О Морозове тоже успели сообщить в лагерь, что он жив, но получил травму ноги, а вот обо мне долгое время руководство ничего не знало, меня считали пропавшим без вести.

Пять суток спускались мы к подножию гор, где, как и прежде, ярко-желтым ковром лежали высокогорные лужайки. Наконец, вышли, пробились. Появились мы, как солдаты из окружения: голодные, раненые, но выстоявшие».

ИЗ РАССКАЗА СЕВАСТЬЯНОВА

«…Леденящая струя воздуха обожгла глаза. Удар — раскрыт парашют. И тишина. Только шипит кислород да слышен гул уходящего самолета. Десять куполов в воздухе. Все нормально. Сразу снял фотоаппарат и успел щелкнуть спускающегося рядом Прокопова. Стал искать знакомую площадку приземления Площадка оказалась почти под ногами, а сильный боковой ветер уносил меня в сторону, на скалы. Понял, что горы преподнесли нам опасный сюрприз. Ветер резко изменил направление…

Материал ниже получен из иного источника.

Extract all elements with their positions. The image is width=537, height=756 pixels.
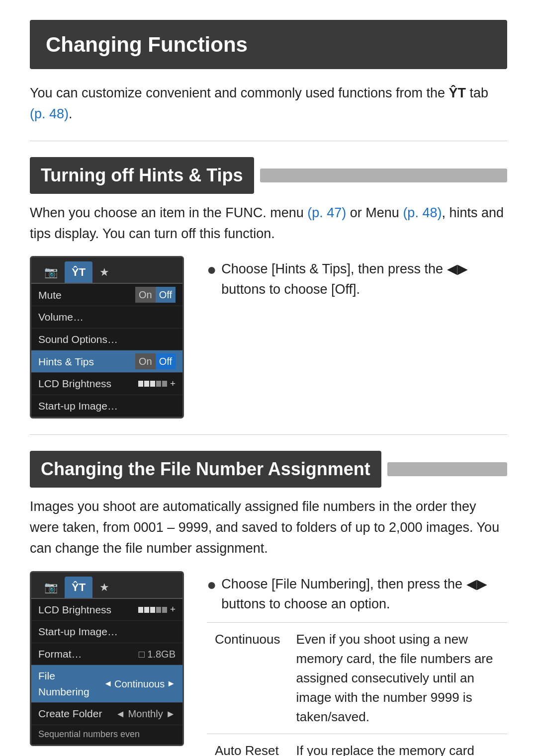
menu-status-text: Sequential numbers even [31, 725, 182, 745]
menu-row-lcd-2: LCD Brightness + [31, 599, 182, 621]
menu-row-createfolder: Create Folder ◄ Monthly ► [31, 703, 182, 725]
menu-row-volume: Volume… [31, 306, 182, 329]
divider-1 [30, 141, 507, 141]
divider-2 [30, 434, 507, 435]
intro-text: You can customize convenient and commonl… [30, 83, 507, 125]
menu-row-sound: Sound Options… [31, 329, 182, 351]
menu-row-hints: Hints & Tips On Off [31, 350, 182, 373]
camera-screen-1: 📷 ŶT ★ Mute On Off Volume… Sound Options… [30, 256, 184, 419]
option-desc-autoreset: If you replace the memory card with a ne… [288, 734, 507, 756]
section2-heading-bar [387, 462, 507, 476]
tab-yt-1: ŶT [65, 261, 92, 283]
section1-title: Turning off Hints & Tips [30, 157, 254, 194]
section1-screen: 📷 ŶT ★ Mute On Off Volume… Sound Options… [30, 256, 189, 419]
section1-heading-bar [260, 168, 507, 182]
section2-title: Changing the File Number Assignment [30, 451, 381, 488]
section2-instruction-text: Choose [File Numbering], then press the … [221, 574, 507, 614]
page-title-bar: Changing Functions [30, 20, 507, 69]
menu-row-startup-1: Start-up Image… [31, 395, 182, 418]
page-title: Changing Functions [46, 29, 491, 60]
section2-desc: Images you shoot are automatically assig… [30, 497, 507, 559]
option-row-continuous: Continuous Even if you shoot using a new… [207, 622, 507, 734]
option-label-autoreset: Auto Reset [207, 734, 288, 756]
tab-camera-1: 📷 [37, 261, 65, 283]
option-desc-continuous: Even if you shoot using a new memory car… [288, 622, 507, 734]
section1-instruction: ● Choose [Hints & Tips], then press the … [207, 256, 507, 299]
menu-row-filenumbering: File Numbering ◄ Continuous ► [31, 665, 182, 703]
section2-heading-container: Changing the File Number Assignment [30, 451, 507, 488]
bullet-dot-1: ● [207, 257, 216, 281]
menu-row-lcd-1: LCD Brightness + [31, 373, 182, 395]
it-icon: ŶT [448, 85, 466, 100]
tab-star-1: ★ [92, 261, 116, 283]
section2-right: ● Choose [File Numbering], then press th… [207, 571, 507, 756]
intro-link: (p. 48) [30, 106, 69, 121]
menu-rows-2: LCD Brightness + Start-up Image… [31, 599, 182, 745]
option-row-autoreset: Auto Reset If you replace the memory car… [207, 734, 507, 756]
menu-row-startup-2: Start-up Image… [31, 621, 182, 643]
option-label-continuous: Continuous [207, 622, 288, 734]
tab-camera-2: 📷 [37, 577, 65, 598]
section1-instruction-text: Choose [Hints & Tips], then press the ◀▶… [221, 259, 507, 299]
section1-heading-container: Turning off Hints & Tips [30, 157, 507, 194]
section1-content: 📷 ŶT ★ Mute On Off Volume… Sound Options… [30, 256, 507, 419]
camera-screen-2: 📷 ŶT ★ LCD Brightness + [30, 571, 184, 746]
section2-screen: 📷 ŶT ★ LCD Brightness + [30, 571, 189, 746]
menu-rows-1: Mute On Off Volume… Sound Options… Hints… [31, 284, 182, 417]
menu-row-mute: Mute On Off [31, 284, 182, 306]
bullet-dot-2: ● [207, 573, 216, 596]
options-table: Continuous Even if you shoot using a new… [207, 622, 507, 756]
section2-content: 📷 ŶT ★ LCD Brightness + [30, 571, 507, 756]
section1-desc: When you choose an item in the FUNC. men… [30, 203, 507, 245]
tab-bar-1: 📷 ŶT ★ [31, 257, 182, 284]
tab-yt-2: ŶT [65, 577, 92, 598]
tab-bar-2: 📷 ŶT ★ [31, 573, 182, 599]
menu-row-format: Format… □ 1.8GB [31, 643, 182, 666]
tab-star-2: ★ [92, 577, 116, 598]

Да, не избежать встречи с черными скалами. Рассчитываю попасть на крошечные снежные «пятачки» между острыми камнями. Уже подготовился к приземлению, но вдруг ветер, «упираясь в гребень», бросил мой купол в сторону почти под прямым углом. Едва успел среагировать и вынести ноги вперед, как налетела земля. Удар. Меня тут же перевернуло через голову, и я покатился по склону, а надутый ветром купол потащило вдоль гребня. Пытался отцепить замки и отсоединить купол, но руки бились о камни, снег залеплял глаза… Трудно было что-либо сообразить. Перед глазами мелькнула пропасть. В какую-то долю секунды все же удалось отцепить замки. Парашют унесло в пропасть. Я остановился, упершись в последний выступ склона…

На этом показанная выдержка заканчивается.